From 1907 to 1911 Różycki came to Lemberg, where he was appointed opera conductor and professor at the Lviv Conservatory. After a stay in Berlin, Różycki came to Warsaw in 1918, where he devoted himself exclusively to composition. In 1930 he was appointed professor at the Warsaw Academy of Music .

During the Second World War , Różycki's apartment burned down with unpublished works. Różycki settled in Katowice, where he held the post of Dean of the Faculty of Theory, Composition and Conducting at the University of Music.

Różycki's compositions are considered conservative. The best known is his ballet music Pan Twardowski (1921), which tells of the noble man who dedicated his soul to Satan and fled to the moon on the back of a rooster. The colorful, brilliantly orchestrated music offers the choreographer the opportunity to do many brilliant numbers.
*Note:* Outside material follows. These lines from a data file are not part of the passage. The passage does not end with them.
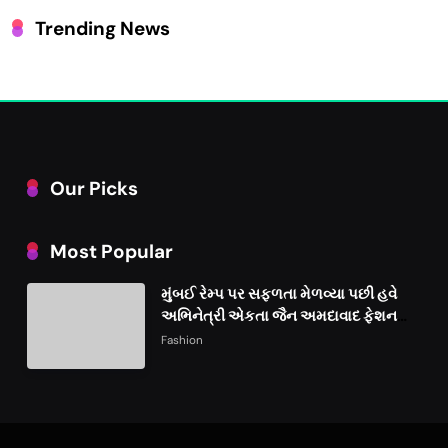
Trending News
Our Picks
Most Popular
મુંબઈ રેમ્પ પર સફળતા મેળવ્યા પછી હવે
અભિનેત્રી એકતા જૈન અમદાવાદ ફેશન
વીકમાં પોતાની પ્રતિભા પ્રદર્શિત કરશે
Fashion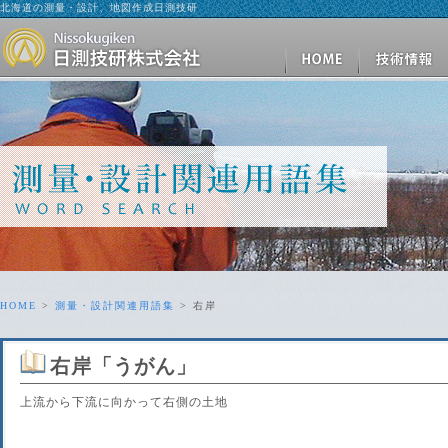
北海道の測量・設計、地図作成日測技研
HOME
>
測量・設計関連用語集
> 右岸
右岸
「うがん」
上流から下流に向かって右側の土地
The libretto is based on the novel of the same name by Józef Ignacy Kraszewski .

His opera Eros und Psyche (Polish title: Eros i Psyche ) premiered in German in 1917 in Breslau and was particularly popular in the period between the two world wars. It was revived in Warsaw in 2017 - a hundred years after its premiere.

Motifs of Polish folk music are often noticeable in Różycki's works. The piano works show influences from Frédéric Chopin , Pjotr ​​Ilyich Tchaikovsky and Johannes Brahms .

source

Individual evidence

  1. Karol Bula: Eros and Psyche. In: Piper's Encyclopedia of Musical Theater . Volume 5: Works. Piccinni - Spontini. Piper, Munich / Zurich 1994, ISBN 3-492-02415-7 , pp. 468-469.
  2. ^ Eros and Psyche: Teatr Wielki Opera Narodowa in the program of the Warsaw National Opera, accessed on May 15, 2018.